I was hired at 16, the year was 1958 and worked
at WTIC until 1961. I worked daily part-time after school, bussing in from
Manchester. On weekends, I handled the switchboard for an 8 hour run. I operated
the MultiLith Printing machine, a rather large, inky giant of belts and wheels,
running off copies of the AM log, the FM log, and the TV log. I spent hours at
the station every Saturday afternoon, with permission from Ross Miller and
engineer Charlie Fitzgerald while only 14 and 15. I remember the day the TV
cameras arrived. During the summers, I worked full time. Ate my bag lunch in the
projection room watching I Love Lucy in syndication (16 mm). On a regular basis,
I was dispatched to Bradley Airport to pick up hot news film flown in from CBS
After studies in Boston, I was hired at WNAV AM FM, a powerful station in
Annapolis, Maryland......moved later to Washington, DC as news director for a
major station there.
Then on to NBC TV in D.C. where I co-produced and hosted a public affairs
program while doing music, news and talk at nearby WEZR FM. I was hired west to
L.A. by the city's #1 music outlet as air personality, then years later on to
Music of Your Life, live, coast to coast, with Dick Clark and me. Anchored CBS
radio news out of Hollywood and then on to KWXY AM FM here in Palm Springs. Many
TV commercials along the way. Became TV spokesman for Universal Pictures in the
90s. It all started with hanging around WTIC on Saturday afternoons. Top three
songs were Lisbon Antiqua, Poor People of Paris, and the 4-lads doing Standing
on the Corner. I knew Dick Bertel, Bruce Kern, and so many more whose names I
forget. Bob Steele just called me The Turk. We all had a "family" going there on
the 6th floor. TV was new. Ross and Betty Miller did a 30-second commercial
sitting in living room chairs staged in front of the camera. It was put to video
tape. We had two mammoth AMPEX VCRs. What a roar they made. But that was the
most imaginative way to make a commercial in those days. Sit in a chair. Roll
tape. Our TV booth announcers were live, sat in a tiny booth across a hall from
the master control and maintained a log. Then there was the FM. Constantly the
records turned. No one thought about "selling time." It was too early for that.

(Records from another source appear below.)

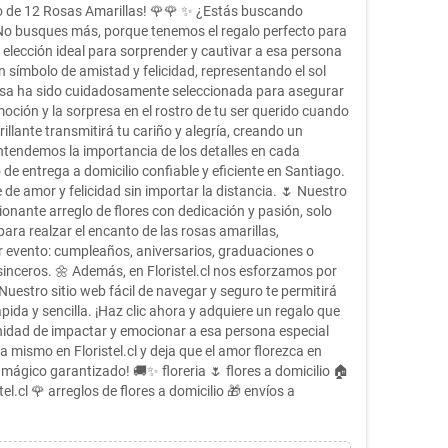
ero de 12 Rosas Amarillas! 🌹🌹 ✨ ¿Estás buscando
 No busques más, porque tenemos el regalo perfecto para
la elección ideal para sorprender y cautivar a esa persona
n símbolo de amistad y felicidad, representando el sol
osa ha sido cuidadosamente seleccionada para asegurar
moción y la sorpresa en el rostro de tu ser querido cuando
rillante transmitirá tu cariño y alegría, creando un
entendemos la importancia de los detalles en cada
 de entrega a domicilio confiable y eficiente en Santiago.
e amor y felicidad sin importar la distancia. 🌷 Nuestro
ionante arreglo de flores con dedicación y pasión, solo
ara realzar el encanto de las rosas amarillas,
er evento: cumpleaños, aniversarios, graduaciones o
nceros. 🌼 Además, en Floristel.cl nos esforzamos por
uestro sitio web fácil de navegar y seguro te permitirá
pida y sencilla. ¡Haz clic ahora y adquiere un regalo que
unidad de impactar y emocionar a esa persona especial
 mismo en Floristel.cl y deja que el amor florezca en
mágico garantizado! 🚚✨ floreria 🌷 flores a domicilio 🏠
tel.cl 🌹 arreglos de flores a domicilio 🎁 envíos a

Today, I own a busy recording studio in Palm Springs, the only one here.
SOUNDSGREAT! Inc. produces radio vignettes for syndication, and also pumps out
hundreds of labeled CDs hourly for clients.
His name slips my mind for the moment; but we had a popular DJ/host who did his
music show from a piano in the studio across the hall from master control.

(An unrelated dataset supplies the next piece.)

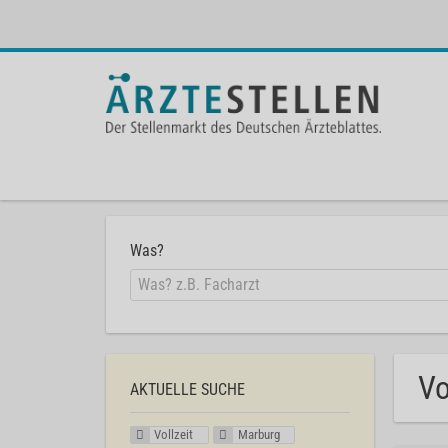
Was?
Vo
AKTUELLE SUCHE
Vollzeit
Marburg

Between songs, he'd play a few measures and chat.
Some of the celebrities I met while in my "visiting years" of 1955 thru
57....the great names who visited Ross "The Musical" Miller (as the choral group
would sing it) were The Ames Brothers, The Four Lads, Lauren Bacall (I rode down
the elevator with her. Mrs. Humphrey Bogart.) and I know I'll think of some
I became quite well known on KJOI FM 75,000 Watts (towered in Beverly Hills) and
met virtually everyone famous and near-famous. I introduced so many on stage or
TV...I was the veritable "announcer" ('TIC bred). At the Pantages, our station
hosted a nostalgia evening and brought in Les Brown and his Band of Renowned.
Les "only had one drink" but still couldn't get my last name right all evening.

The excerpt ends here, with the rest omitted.